# Labor Ban



## Zain15

Hi all,

I have a very urgent issue to be resolved, please help me if anybody of u good people can, I am working here in Sharjah since last 7 months, I have limited contract for 2 years (I think which is said bounded also) but now I am getting much better opportunity, what if I quit this job? I am a Computer Engineer and getting 14+ offer, I think there is clause in the Labor law that if your getting 14+ on bachelors degree then there will be no ban. Please advise about labor ban or company ban...
and yeah new employers are in Dubai Free Zone...


----------



## rsinner

why don't you ask the PRO of the new employer about the labour ban? 
If it is so urgent, you could also ask the Ministry of Labour (contact details on the website Ministry of Labour). For such a crucial (and "urgent") decision, and given the ever evolving rules, better to get advice right from the source.
Free zone - most likely no ban. But who knows for sure.


----------



## Zain15

rsinner said:


> why don't you ask the PRO of the new employer about the labour ban?
> If it is so urgent, you could also ask the Ministry of Labour (contact details on the website Ministry of Labour).

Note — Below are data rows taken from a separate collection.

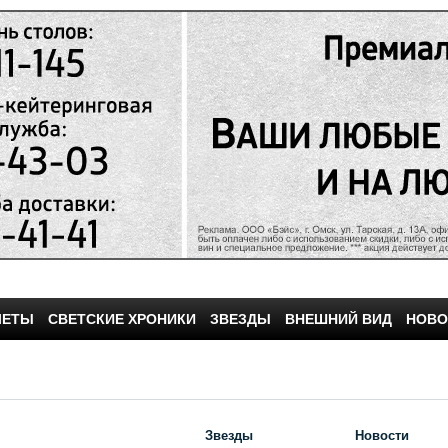
ЧЕТЫ
СВЕТСКИЕ ХРОНИКИ
ЗВЕЗДЫ
ВНЕШНИЙ ВИД
НОВО
Звезды
Новости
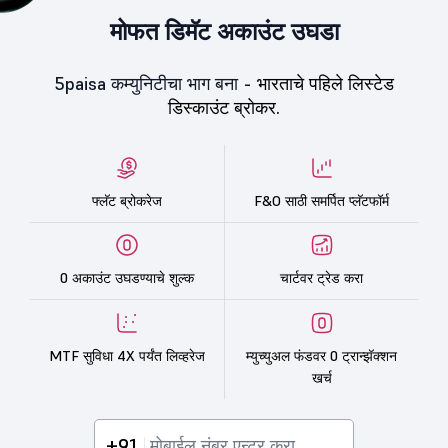
मोफत डिमॅट अकाउंट उघडा
5paisa कम्युनिटीचा भाग बना -
भारताचे पहिले लिस्टेड
डिस्काउंट ब्रोकर.
फ्लॅट ब्रोकरेज
F&O साठी समर्पित प्लॅटफॉर्म
0 अकाउंट उघडण्याचे शुल्क
चार्टवर ट्रेड करा
MTF सुविधा 4X पर्यंत लिव्हरेज
म्युच्युअल फंडवर 0 ट्रान्झॅक्शन
खर्च
+91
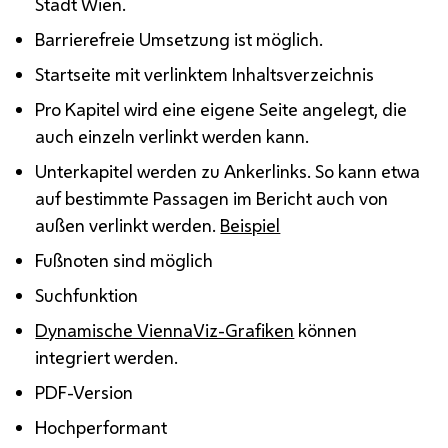
Stadt Wien.
Barrierefreie Umsetzung ist möglich.
Startseite mit verlinktem Inhaltsverzeichnis
Pro Kapitel wird eine eigene Seite angelegt, die
auch einzeln verlinkt werden kann.
Unterkapitel werden zu Ankerlinks. So kann etwa
auf bestimmte Passagen im Bericht auch von
außen verlinkt werden.
Beispiel
Fußnoten sind möglich
Suchfunktion
Dynamische ViennaViz-Grafiken
können
integriert werden.
PDF-Version
Hochperformant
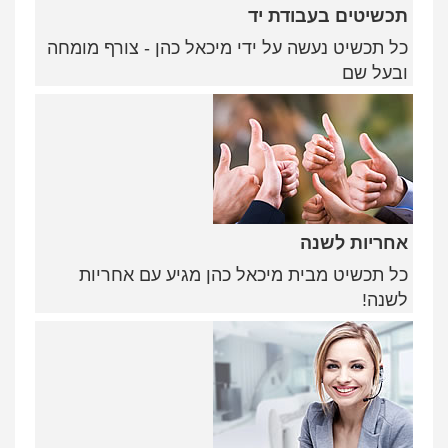
תכשיטים בעבודת יד
כל תכשיט נעשה על ידי מיכאל כהן - צורף מומחה
ובעל שם
אחריות לשנה
כל תכשיט מבית מיכאל כהן מגיע עם אחריות
לשנה!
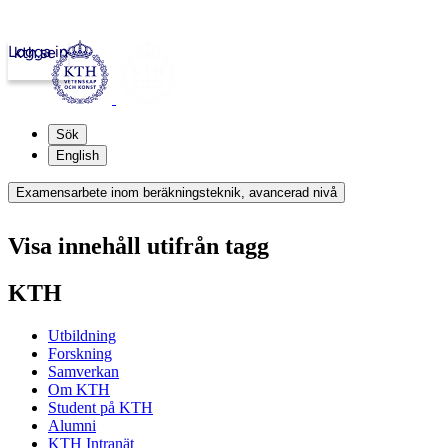
Logga in
kth.se
Sök
English
Examensarbete inom beräkningsteknik, avancerad nivå
Visa innehåll utifrån tagg
KTH
Utbildning
Forskning
Samverkan
Om KTH
Student på KTH
Alumni
KTH Intranät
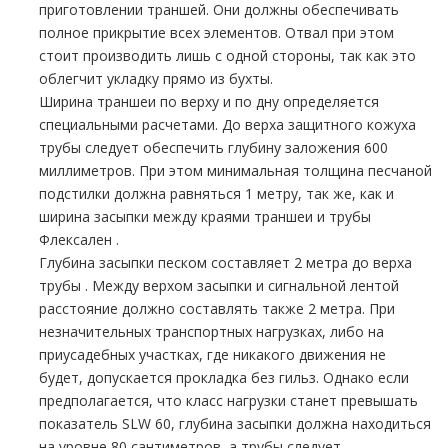
приготовлении траншей. Они должны обеспечивать
полное прикрытие всех элементов. Отвал при этом
стоит производить лишь с одной стороны, так как это
облегчит укладку прямо из бухты.
Ширина траншеи по верху и по дну определяется
специальными расчетами. До верха защитного кожуха
тpубы следует обеспечить глубину заложения 600
миллиметров. При этом минимальная толщина песчаной
подстилки должна равняться 1 метру, так же, как и
ширина засыпки между краями траншеи и тpубы
Флексален .
Глубина засыпки песком составляет 2 метра до верха
тpубы . Между верхом засыпки и сигнальной лентой
расстояние должно составлять также 2 метра. При
незначительных транспортных нагрузках, либо на
приусадебных участках, где никакого движения не
будет, допускается прoклaдка без гильз. Однако если
предполагается, что класс нагрузки станет превышать
показатель SLW 60, глубина засыпки должна находиться
на уровне 80 сантиметров, а тpубы следует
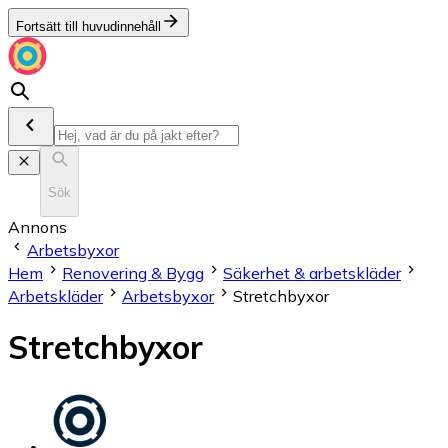
Fortsätt till huvudinnehåll
Sök
Annons
Arbetsbyxor
Hem
Renovering & Bygg
Säkerhet & arbetskläder
Arbetskläder
Arbetsbyxor
Stretchbyxor
Stretchbyxor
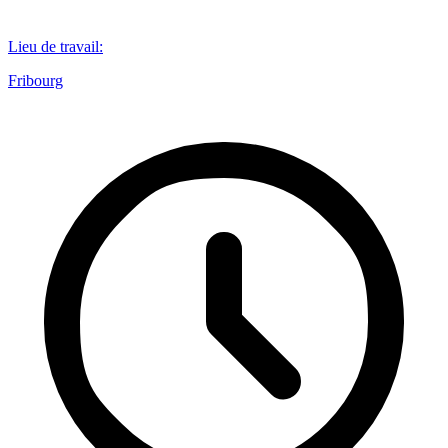
Lieu de travail
:
Fribourg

For such a crucial (and "urgent") decision, and given the ever evolving rules, better to get advice right from the source.
> Free zone - most likely no ban. But who knows for sure.


Hi,

Thanks for replying...actually i am confused between the types of bans, about labor ban 
ok it wont effect on free zone, but what about company ban, since I have a limited contract, if company imposed ban then what will happen? any suggestions please...


----------



## riazjee

I think it should be fine but as someone suggested, it would be better to check with the new company explaining them the situation.


----------



## qtchick

Zain15 said:


> Hi all,
> 
> I have a very urgent issue to be resolved, please help me if anybody of u good people can, I am working here in Sharjah since last 7 months, I have limited contract for 2 years (I think which is said bounded also) but now I am getting much better opportunity, what if I quit this job? I am a Computer Engineer and getting 14+ offer, I think there is clause in the Labor law that if your getting 14+ on bachelors degree then there will be no ban. Please advise about labor ban or company ban...
> and yeah new employers are in Dubai Free Zone...




Hi,

You should not have any ban. Your salary is higher and new company is in Free zone. But getting out of this contract will need you to pay 45 days salary as compensation.


----------